Everywhere that Ying Guo looks, she sees something – or rather, senses something.
Everything moves around her – seagulls, seaweed, clouds, crowds, individuals, ink, paint –transmitting signals or frequencies in waves of inspiration like hushed meaning crouched on the threshold of visual spectrum.
“I am a good observer,” she says, “I love to watch how people behave in situations and then try to figure out why they act that way in my mind.”
Each parcel of observed meaning becomes the raw material for her abstract art.
She works on a wool blanket, which she spreads out across the floor of her living room – a habit she inherited from her childhood.
As a young girl growing up in China, it was like it is now, but it is also not.
She would sprawl out on the floor, on a wool blanket and practice the art of ink painting. She would fill the large expanses of blank space with the dark ink, unaware of the profound, lifelong impact that this practice would have.

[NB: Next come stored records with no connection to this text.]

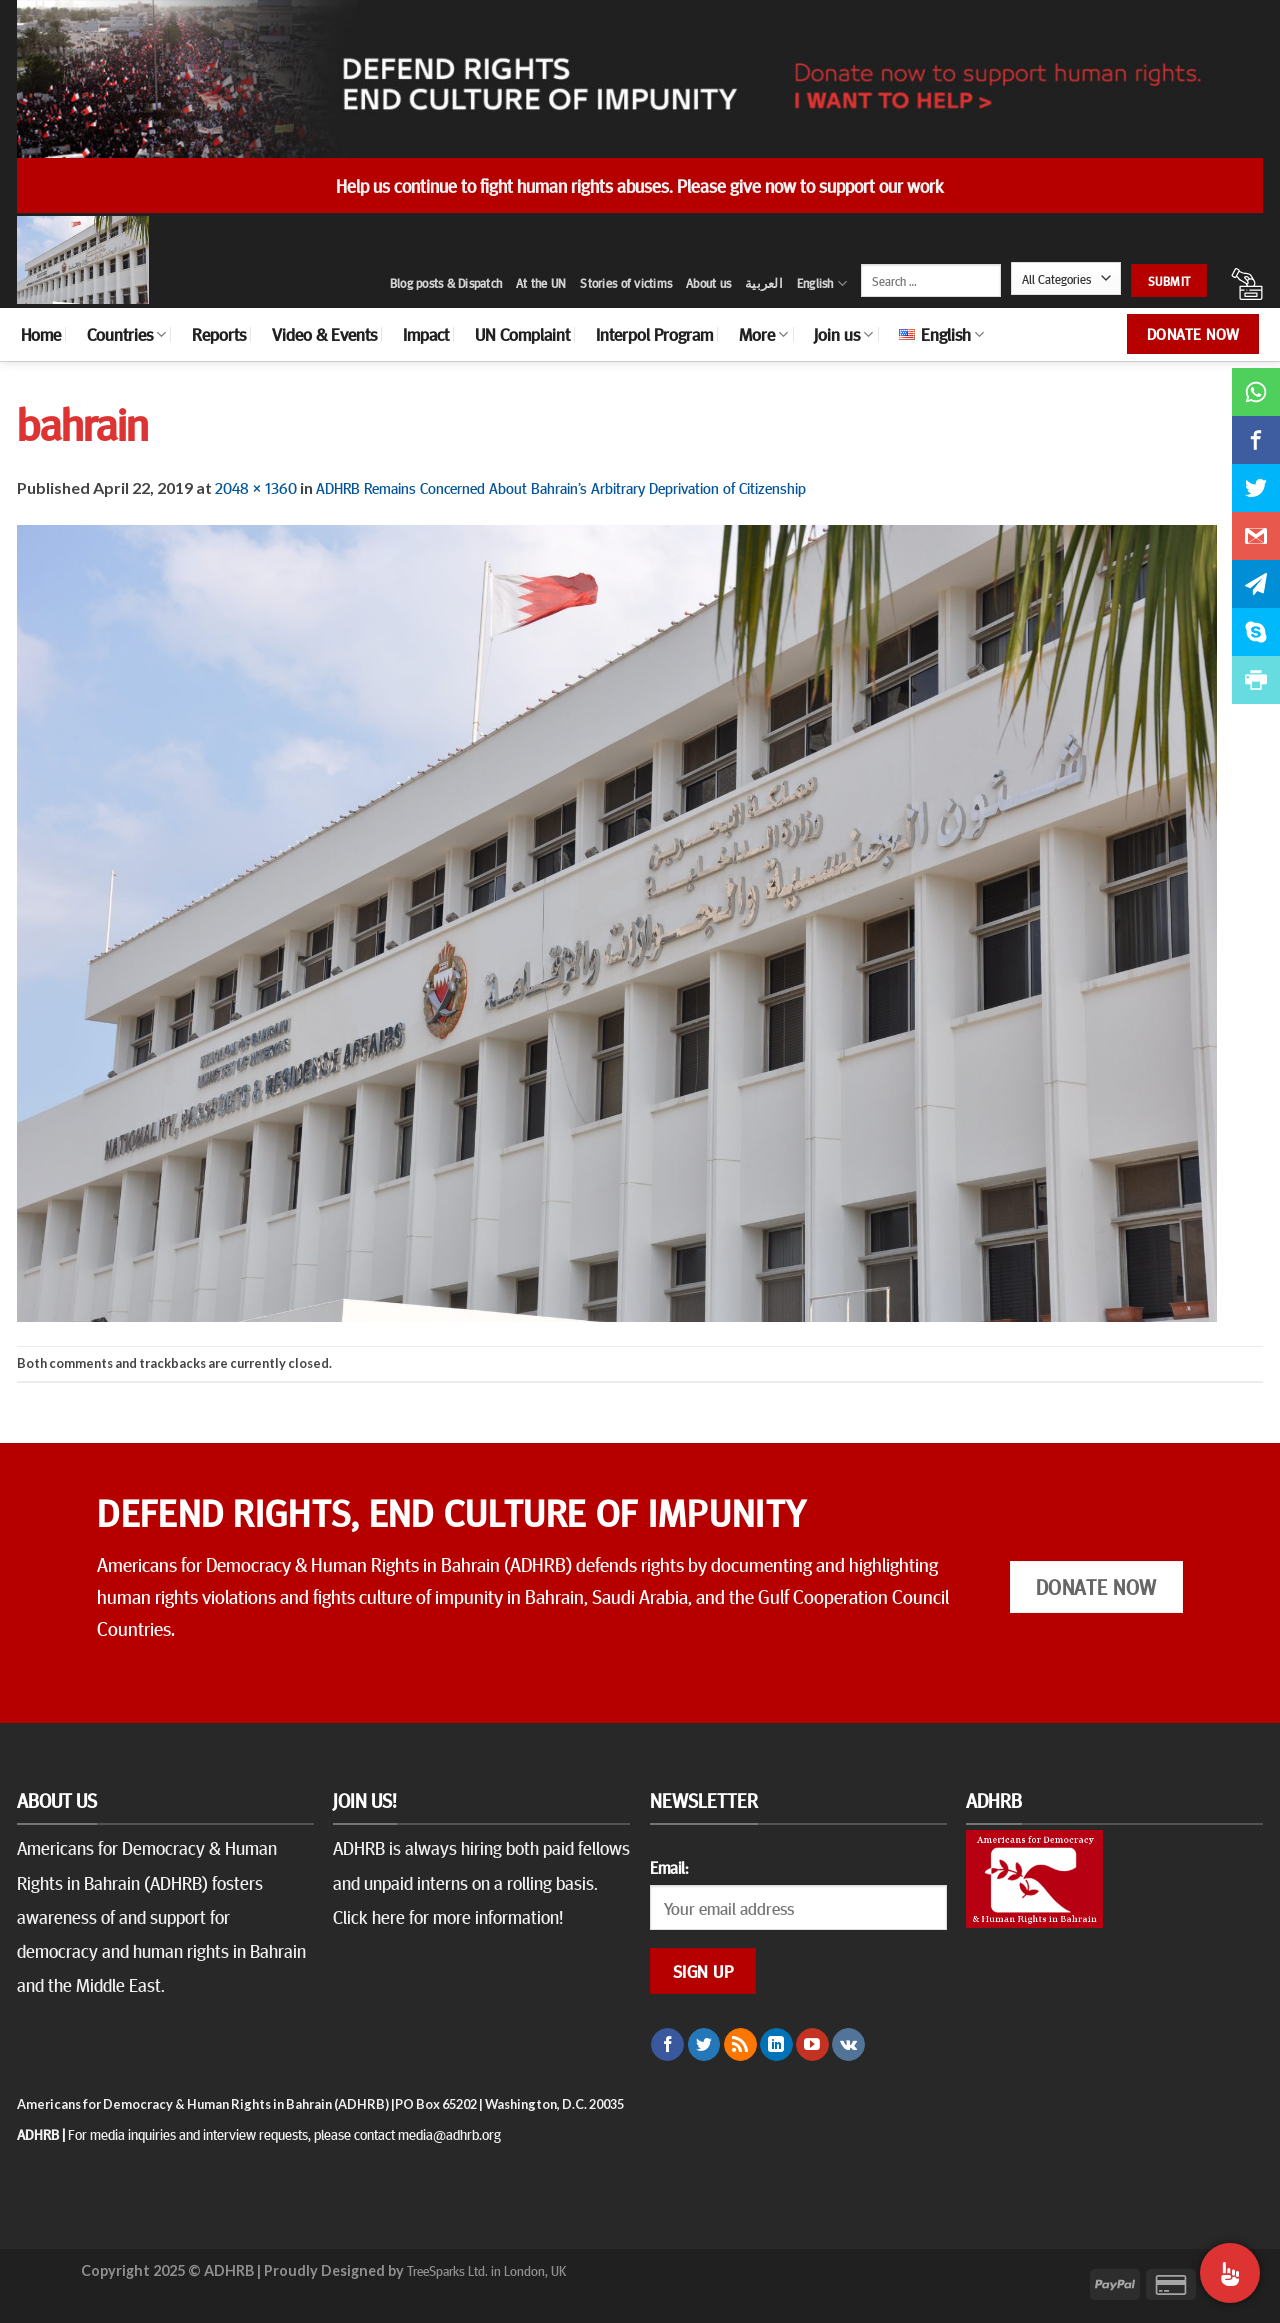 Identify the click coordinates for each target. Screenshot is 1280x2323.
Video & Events (324, 334)
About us (708, 283)
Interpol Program (654, 334)
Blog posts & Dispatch (446, 283)
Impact (426, 334)
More (763, 334)
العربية (764, 283)
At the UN (541, 283)
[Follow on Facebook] (667, 2045)
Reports (219, 334)
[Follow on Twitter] (704, 2045)
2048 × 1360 (256, 487)
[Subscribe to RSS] (740, 2045)
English (822, 283)
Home (41, 334)
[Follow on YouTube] (812, 2045)
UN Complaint (522, 334)
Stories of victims (626, 283)
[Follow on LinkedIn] (776, 2045)
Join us (843, 334)
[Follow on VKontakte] (848, 2045)
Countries (126, 334)
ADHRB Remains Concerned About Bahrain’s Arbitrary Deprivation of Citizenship (561, 487)
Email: (669, 1867)
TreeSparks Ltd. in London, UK (486, 2270) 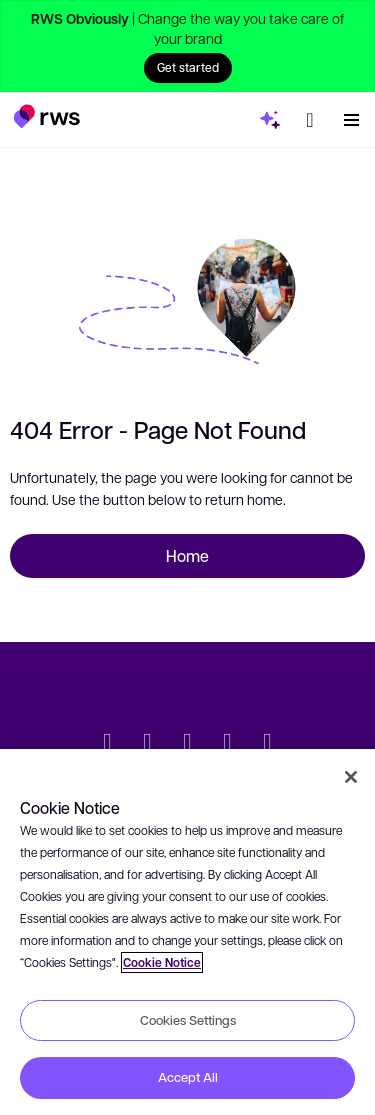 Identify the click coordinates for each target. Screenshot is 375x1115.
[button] (46, 116)
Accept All (188, 1077)
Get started (188, 67)
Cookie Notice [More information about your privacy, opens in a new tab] (162, 962)
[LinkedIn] (148, 744)
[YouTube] (228, 744)
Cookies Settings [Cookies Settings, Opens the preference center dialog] (188, 1020)
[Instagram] (268, 744)
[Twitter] (108, 744)
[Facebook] (188, 744)
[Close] (351, 777) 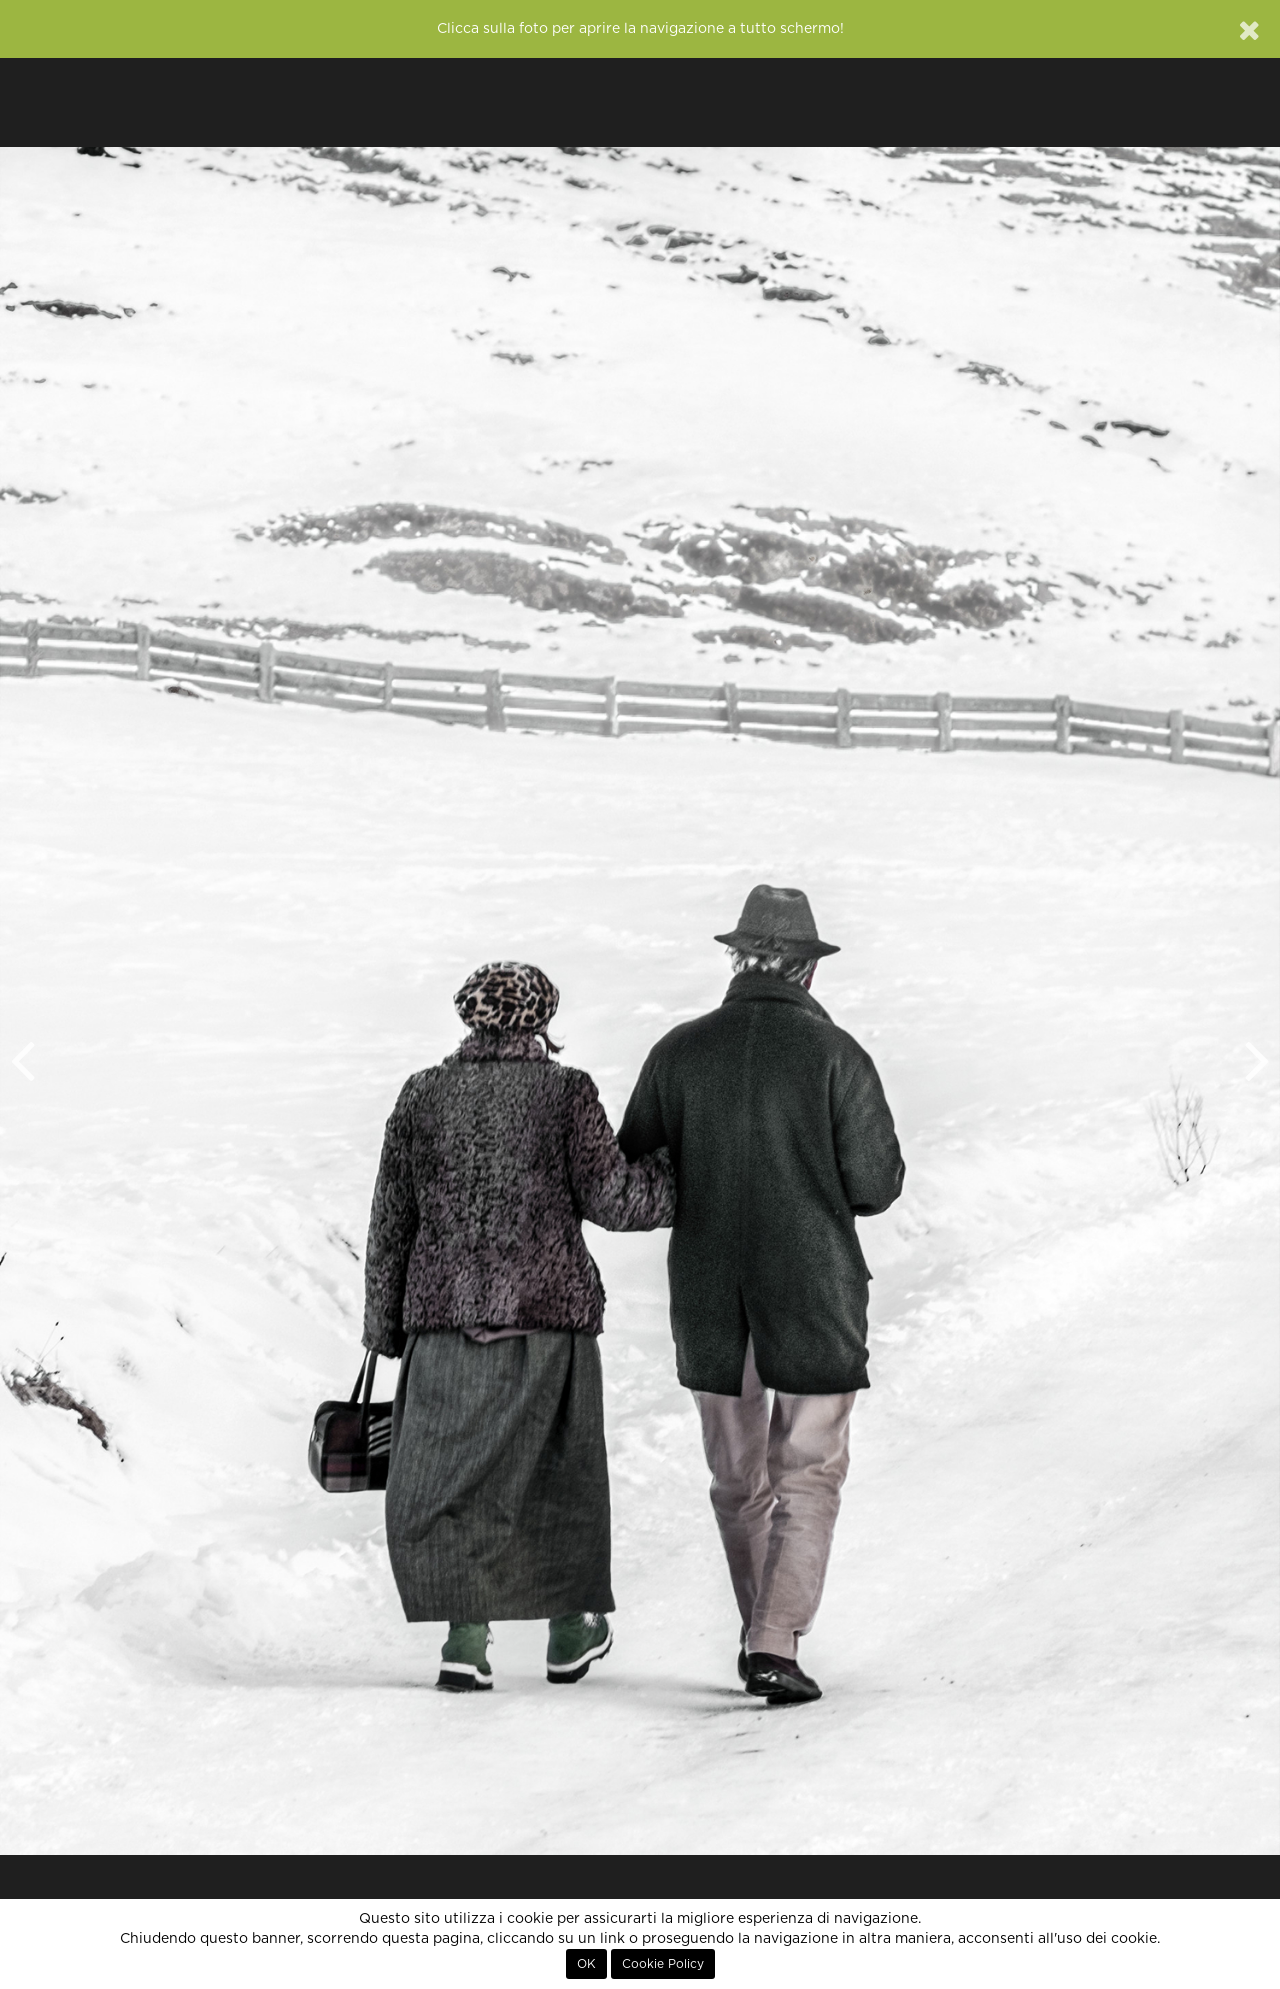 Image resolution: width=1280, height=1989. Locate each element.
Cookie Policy (663, 1964)
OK (586, 1964)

In ways less obvious than her wool blankets, her artwork is full of relics from her childhood – such as the skillfully expressive linework that underscores her composition show an ink painter’s penmanship.
These calligraphic lines do not demonstrate shapes in a heavily formal way, rather, they softly invoke the shapes as subtle intimation. These hinted forms gives the viewer the open framework to interpret and extrapolate.
“As an abstract painter, I tend to leave the space for the audience to explore and experience rather than constraining their interpretation by my own description and definition,” says the artist.
She often draws inspiration from nature’s graceful and poetic elements – the shape and curve of a pond, the line and rhythm of a river, the edge and texture of stones. And while the inspiration that she extracts from the natural world initially guide her composition, she eventually gives control to the natural flow of her creativity.
She calls the process “very flexible,” and describes her painting as “casually adding water and colors, letting the color naturally flow and inspire me forward.”
Her art, which is fluid in process, inspiration, and material, floats perfectly along Ying’s aqueous language and water metaphors.
In her spare time, she surrounds herself with nature.
Signal Hill, St. John’s Harbour
“I love to walk outdoors, go hiking, or even just stand for a few minutes in front of the St. John’s harbor,” she says.
But in these moments, when she is just standing, she has such a reactive openness to the whispering frequencies of nature. She describes all the things she observes all the things she senses on one outing:
“I see the seagulls, the seaweed and the clouds all moving, [inspiring] me and my art.”
Flatrock Cove, Newfoundland
To compare the microcosmic suspension of seaweed to the microcosmic cruise of the cloud, this ability to interrelate energies projected on such different scales shows an extraordinary sensitivity to the natural world.
When she comes back, full from these moments of profound sensitivity, she returns to her wool blanket and blank page.
She transcribes nature’s whispering frequencies, the graceful poems, her abstract art.